SOPRINTENDENZE ABRUZZO: BIONDI, ”BASTA CAMPANILISMI”

7 Dicembre 2019 20:37

L'AQUILA – “La polemica riguardo alla stabilizzazione della Soprintendenza archeologia, belle arti e paesaggio dell'Aquila, con la consequenziale nascita di due Soprintendenze in Abruzzo, è il classico esempio di come campanilismi e miopi visioni micro territoriali possano costituire un freno alla crescita di una regione e pregiudicarne opportunità e sviluppo”.

Così il sindaco dell'Aquila, Pierluigi Biondi, in riferimento alla riorganizzazione del Mibact che in Abruzzo ha visto la nascita della Soprintendenza archeologia, belle arti e paesaggio per le province dell'Aquila e Teramo, con sede all'Aquila, che subentra alla Soprintendenza per la città dell'Aquila e i Comuni del cratere, e alla Soprintendenza archeologia, belle arti e paesaggio per le province di Chieti e Pescara con sede a Chieti.

“In primo luogo – dichiara in una nota – ritengo che quanto è stato fatto all'Aquila in questi anni, in termini di recupero, restauro e consolidamento del patrimonio monumentale, costituisce un bagaglio di esperienze, conoscenze e acquisizioni in grado di fare scuola, poiché in molti casi sono state sperimentate per la prima volta, a seguito del sisma, tecniche e metodologie assolutamente innovative e all'avanguardia”.

“La ciclopica opera di ricostruzione dei beni culturali, in una delle città più antiche d'Italia e con un centro storico tra i più estesi del Paese, ha dimostrato che elementi come sicurezza e restauro possono convivere e che anche in un territorio ad alto rischio sismico edifici antichissimi, medievali o rinascimentali possono avere alti indici di solidità e buona risposta alle sollecitazioni. In un Paese come l'Italia – prosegue Biondi – che detiene la maggior parte del patrimonio culturale mondiale e in cui molte aree del territorio, a cominciare dall'Abruzzo, registrano frequenti terremoti, questo bagaglio di conoscenze ed esperienze è un bene prezioso da non disperdere, ma da consolidare e valorizzare”.
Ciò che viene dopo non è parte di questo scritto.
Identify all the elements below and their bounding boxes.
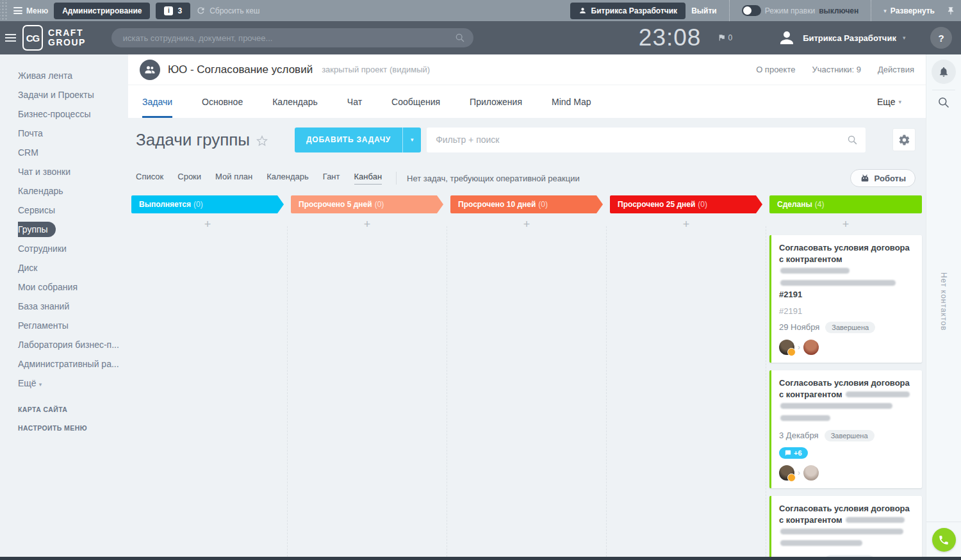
sidebar-item-more[interactable]: Ещё▾ — [18, 374, 128, 393]
favorite-star-icon[interactable] — [256, 135, 268, 147]
sidebar-item-crm[interactable]: CRM — [18, 143, 128, 162]
sidebar-item-calendar[interactable]: Календарь — [18, 181, 128, 201]
admin-menu-button[interactable]: Меню — [13, 6, 48, 16]
no-contacts-label: Нет контактов — [926, 272, 961, 331]
filter-search-input[interactable] — [427, 128, 866, 152]
tab-mindmap[interactable]: Mind Map — [552, 85, 591, 118]
sidebar-item-mail[interactable]: Почта — [18, 124, 128, 143]
task-id: #2191 — [779, 306, 914, 316]
status-badge: Завершена — [825, 322, 875, 333]
sidebar-item-services[interactable]: Сервисы — [18, 201, 128, 220]
task-card[interactable]: Согласовать условия договора с контраген… — [769, 235, 922, 363]
call-button[interactable] — [932, 528, 956, 552]
tabs-more-button[interactable]: Еще▾ — [877, 85, 901, 118]
profile-name: Битрикса Разработчик — [803, 33, 896, 43]
sidebar-item-groups[interactable]: Группы — [18, 220, 128, 239]
robots-label: Роботы — [875, 174, 906, 183]
tab-apps[interactable]: Приложения — [470, 85, 522, 118]
reset-cache-button[interactable]: Сбросить кеш — [196, 6, 259, 15]
refresh-icon — [196, 6, 206, 15]
add-card-button[interactable]: + — [610, 213, 762, 235]
redacted-text — [780, 403, 892, 409]
comments-badge[interactable]: +6 — [779, 447, 808, 459]
add-card-button[interactable]: + — [769, 213, 922, 235]
current-user-button[interactable]: Битрикса Разработчик — [570, 3, 686, 19]
column-header[interactable]: Просрочено 25 дней(0) — [610, 195, 762, 213]
view-gantt[interactable]: Гант — [323, 172, 340, 185]
tab-messages[interactable]: Сообщения — [391, 85, 440, 118]
redacted-text — [780, 268, 850, 274]
notifications-counter-button[interactable]: i 3 — [156, 3, 190, 19]
column-header[interactable]: Просрочено 10 дней(0) — [450, 195, 603, 213]
main-content: ЮО - Согласование условий закрытый проек… — [128, 54, 926, 557]
rail-search-button[interactable] — [926, 96, 961, 109]
project-avatar[interactable] — [140, 60, 160, 80]
about-project-link[interactable]: О проекте — [756, 65, 795, 74]
administration-button[interactable]: Администрирование — [54, 3, 150, 19]
members-link[interactable]: Участники: 9 — [812, 65, 861, 74]
tab-general[interactable]: Основное — [202, 85, 243, 118]
clock[interactable]: 23:08 — [639, 24, 702, 51]
add-card-button[interactable]: + — [131, 213, 284, 235]
edit-mode-toggle[interactable] — [742, 5, 761, 16]
add-card-button[interactable]: + — [450, 213, 603, 235]
tab-calendar[interactable]: Календарь — [272, 85, 318, 118]
redacted-text — [780, 280, 896, 286]
column-header[interactable]: Сделаны(4) — [769, 195, 922, 213]
status-badge: Завершена — [825, 430, 875, 441]
logout-button[interactable]: Выйти — [691, 6, 717, 15]
board-settings-button[interactable] — [892, 128, 916, 151]
help-button[interactable]: ? — [930, 27, 952, 49]
sidebar-toggle-button[interactable] — [5, 32, 16, 44]
divider — [871, 0, 871, 21]
tab-chat[interactable]: Чат — [347, 85, 362, 118]
kanban-column-overdue-10: Просрочено 10 дней(0) + — [450, 195, 603, 557]
tasks-status-message: Нет задач, требующих оперативной реакции — [407, 174, 580, 183]
add-task-button[interactable]: ДОБАВИТЬ ЗАДАЧУ ▾ — [295, 128, 421, 152]
sidebar-item-admin-section[interactable]: Административный ра... — [18, 354, 128, 374]
pin-button[interactable] — [946, 6, 955, 15]
sidebar-item-business-lab[interactable]: Лаборатория бизнес-п... — [18, 335, 128, 354]
configure-menu-link[interactable]: НАСТРОИТЬ МЕНЮ — [18, 424, 128, 432]
robots-button[interactable]: Роботы — [850, 169, 916, 187]
sidebar-item-employees[interactable]: Сотрудники — [18, 239, 128, 258]
notifications-button[interactable] — [932, 60, 956, 84]
administration-label: Администрирование — [62, 6, 142, 15]
add-card-button[interactable]: + — [291, 213, 443, 235]
flag-counter-button[interactable]: 0 — [718, 33, 732, 42]
drag-handle-icon[interactable] — [0, 0, 8, 21]
add-task-dropdown[interactable]: ▾ — [403, 136, 421, 143]
add-task-label: ДОБАВИТЬ ЗАДАЧУ — [295, 135, 402, 144]
sidebar-item-my-meetings[interactable]: Мои собрания — [18, 277, 128, 297]
task-card[interactable]: Согласовать условия договора с контраген… — [769, 370, 922, 488]
avatar-creator[interactable] — [779, 340, 794, 355]
avatar-assignee[interactable] — [803, 340, 819, 355]
view-kanban[interactable]: Канбан — [354, 172, 382, 185]
sidebar-item-chat-calls[interactable]: Чат и звонки — [18, 162, 128, 181]
expand-button[interactable]: ▾ Развернуть — [883, 6, 935, 15]
sidebar-item-regulations[interactable]: Регламенты — [18, 316, 128, 335]
view-my-plan[interactable]: Мой план — [215, 172, 252, 185]
actions-link[interactable]: Действия — [878, 65, 914, 74]
column-header[interactable]: Просрочено 5 дней(0) — [291, 195, 443, 213]
view-list[interactable]: Список — [136, 172, 163, 185]
task-card[interactable]: Согласовать условия договора с контраген… — [769, 496, 922, 557]
sidebar-item-business-processes[interactable]: Бизнес-процессы — [18, 104, 128, 124]
global-search-input[interactable] — [111, 28, 473, 47]
sidebar-item-tasks-projects[interactable]: Задачи и Проекты — [18, 85, 128, 104]
redacted-text — [846, 517, 905, 523]
avatar-assignee[interactable] — [803, 465, 819, 481]
tab-tasks[interactable]: Задачи — [142, 85, 172, 118]
sitemap-link[interactable]: КАРТА САЙТА — [18, 406, 128, 413]
sidebar-item-knowledge-base[interactable]: База знаний — [18, 297, 128, 316]
view-calendar[interactable]: Календарь — [267, 172, 309, 185]
profile-menu-button[interactable]: Битрикса Разработчик ▾ — [777, 28, 905, 47]
company-logo[interactable]: CG CRAFT GROUP — [22, 25, 86, 51]
page-title: Задачи группы — [136, 130, 250, 150]
view-deadlines[interactable]: Сроки — [177, 172, 201, 185]
sidebar-item-live-feed[interactable]: Живая лента — [18, 66, 128, 85]
avatar-creator[interactable] — [779, 465, 794, 481]
column-header[interactable]: Выполняется(0) — [131, 195, 284, 213]
sidebar-item-drive[interactable]: Диск — [18, 258, 128, 277]
task-title: Согласовать условия договора с контраген… — [779, 243, 910, 264]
“L'Abruzzo ha ingenti risorse e un potenziale in gran parte inespresso che possono tradursi in concrete e reali opportunità, foriere di crescita e sviluppo, solo se iniziamo a muoverci, programmare e pensare come un solo grande territorio. Un esempio lampante è il Museo Archeologico d'Abruzzo con sede a Chieti in cui pezzo forte ed emblema è il guerriero di Capestrano, proveniente da un'area interna, come dall'area aquilana provengono reperti importantissimi esposti al Museo, come le statue di togati dall'antica Foruli, nei pressi di Amiternum. Nessuno si sognerebbe di pretendere una frammentazione del Museo per ricondurre 'a casa' questi reperti”.
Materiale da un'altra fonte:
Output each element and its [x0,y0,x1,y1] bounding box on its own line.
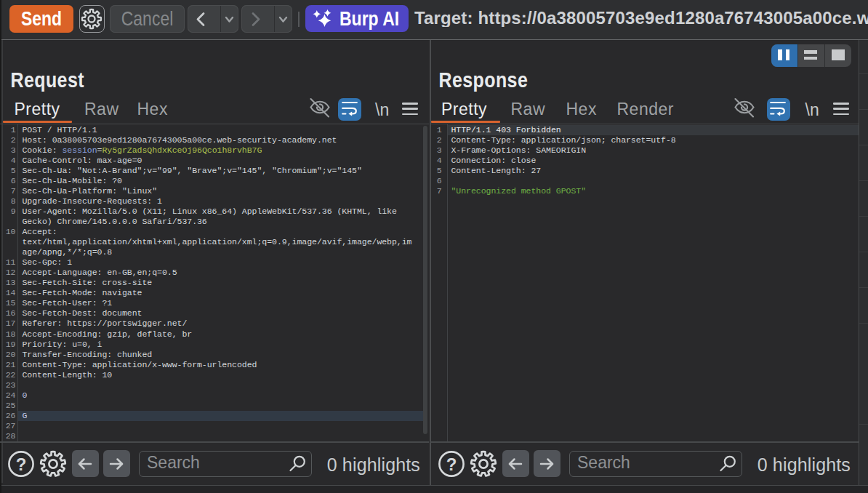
svg-text:?: ? [446,454,457,473]
svg-text:?: ? [16,454,27,473]
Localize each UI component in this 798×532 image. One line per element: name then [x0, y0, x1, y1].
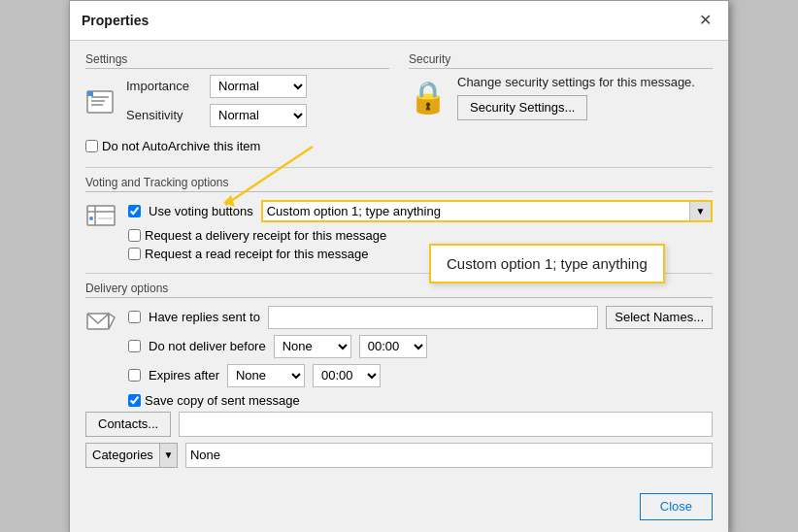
importance-fields: Importance Normal Sensitivity Normal	[126, 75, 307, 133]
settings-section: Settings Importance	[85, 52, 389, 157]
tooltip-text: Custom option 1; type anything	[447, 255, 648, 272]
read-receipt-checkbox[interactable]	[128, 248, 141, 260]
use-voting-label: Use voting buttons	[149, 204, 253, 218]
svg-rect-4	[87, 91, 93, 96]
lock-icon: 🔒	[409, 79, 448, 116]
categories-row: Categories ▼	[85, 443, 713, 468]
save-copy-label: Save copy of sent message	[145, 393, 300, 408]
do-not-deliver-label: Do not deliver before	[149, 339, 266, 353]
do-not-deliver-date-select[interactable]: None	[274, 335, 351, 358]
delivery-receipt-row: Request a delivery receipt for this mess…	[128, 228, 713, 243]
tooltip-box: Custom option 1; type anything	[429, 244, 665, 283]
reply-to-input[interactable]	[268, 306, 598, 329]
expires-after-checkbox[interactable]	[128, 369, 141, 382]
do-not-deliver-time-select[interactable]: 00:00	[359, 335, 427, 358]
expires-time-select[interactable]: 00:00	[313, 364, 381, 387]
expires-after-row: Expires after None 00:00	[128, 364, 713, 387]
categories-button[interactable]: Categories	[85, 443, 160, 468]
read-receipt-label: Request a read receipt for this message	[145, 247, 369, 261]
autoarchive-label: Do not AutoArchive this item	[102, 139, 260, 153]
svg-point-8	[89, 216, 93, 220]
footer: Close	[70, 485, 728, 532]
title-bar: Properties ✕	[70, 1, 728, 41]
sensitivity-label: Sensitivity	[126, 108, 204, 122]
voting-section-label: Voting and Tracking options	[85, 176, 713, 192]
contacts-button[interactable]: Contacts...	[85, 412, 171, 437]
security-content: 🔒 Change security settings for this mess…	[409, 75, 713, 120]
svg-marker-11	[109, 314, 115, 329]
close-button[interactable]: Close	[640, 493, 713, 520]
security-section-label: Security	[409, 52, 713, 69]
security-description: Change security settings for this messag…	[457, 75, 695, 89]
dialog-title: Properties	[82, 13, 149, 28]
do-not-deliver-row: Do not deliver before None 00:00	[128, 335, 713, 358]
autoarchive-row: Do not AutoArchive this item	[85, 139, 389, 153]
delivery-section: Delivery options Have replies sent to Se…	[85, 282, 713, 412]
use-voting-checkbox[interactable]	[128, 205, 141, 217]
use-voting-row: Use voting buttons ▼	[128, 200, 713, 222]
save-copy-row: Save copy of sent message	[128, 393, 713, 408]
autoarchive-checkbox[interactable]	[85, 140, 98, 152]
categories-btn-wrapper: Categories ▼	[85, 443, 178, 468]
contacts-input[interactable]	[179, 412, 713, 437]
security-section: Security 🔒 Change security settings for …	[409, 52, 713, 157]
expires-after-label: Expires after	[149, 368, 219, 382]
save-copy-checkbox[interactable]	[128, 394, 141, 407]
sensitivity-select[interactable]: Normal	[210, 104, 307, 127]
voting-input[interactable]	[263, 202, 711, 220]
sensitivity-field-row: Sensitivity Normal	[126, 104, 307, 127]
voting-icon	[85, 200, 116, 265]
delivery-section-label: Delivery options	[85, 282, 713, 298]
top-sections: Settings Importance	[85, 52, 713, 157]
delivery-receipt-label: Request a delivery receipt for this mess…	[145, 228, 386, 243]
delivery-receipt-checkbox[interactable]	[128, 229, 141, 242]
settings-section-label: Settings	[85, 52, 389, 69]
have-replies-row: Have replies sent to Select Names...	[128, 306, 713, 329]
categories-input[interactable]	[185, 443, 713, 468]
voting-combo-wrapper: ▼	[261, 200, 713, 222]
importance-row: Importance Normal Sensitivity Normal	[85, 75, 389, 133]
have-replies-checkbox[interactable]	[128, 311, 141, 323]
security-settings-button[interactable]: Security Settings...	[457, 95, 587, 120]
delivery-icon	[85, 306, 116, 412]
voting-dropdown-arrow[interactable]: ▼	[689, 202, 711, 220]
settings-icon	[85, 87, 115, 119]
select-names-button[interactable]: Select Names...	[606, 306, 713, 329]
delivery-fields: Have replies sent to Select Names... Do …	[128, 306, 713, 412]
title-close-button[interactable]: ✕	[693, 9, 716, 32]
svg-rect-5	[87, 206, 115, 225]
do-not-deliver-checkbox[interactable]	[128, 340, 141, 352]
importance-select[interactable]: Normal	[210, 75, 307, 98]
security-info: Change security settings for this messag…	[457, 75, 695, 120]
have-replies-label: Have replies sent to	[149, 310, 260, 324]
categories-dropdown-arrow[interactable]: ▼	[160, 443, 178, 468]
properties-dialog: Properties ✕ Settings	[69, 0, 729, 532]
expires-date-select[interactable]: None	[227, 364, 305, 387]
importance-label: Importance	[126, 79, 204, 93]
contacts-row: Contacts...	[85, 412, 713, 437]
importance-field-row: Importance Normal	[126, 75, 307, 98]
“L'Abruzzo è uno, forte di una storia millenaria che ci ha lasciato in eredità un patrimonio culturale preziosissimo, di attrattive paesaggistiche che hanno eguali, per varietà e bellezza, solo in poche parti del mondo, di tradizioni e saperi secolari e allo stesso tempo attualissimi”.

“Uniti possiamo candidarci e diventare una grande regione, moderna, attrattiva e competitiva, divisi, a partire dalla gestione dei beni culturali, e ancorati a miopi logiche territoriali, siamo condannati all'emarginazione e all'immobilismo nella sfida verso il futuro”, conclude Biondi.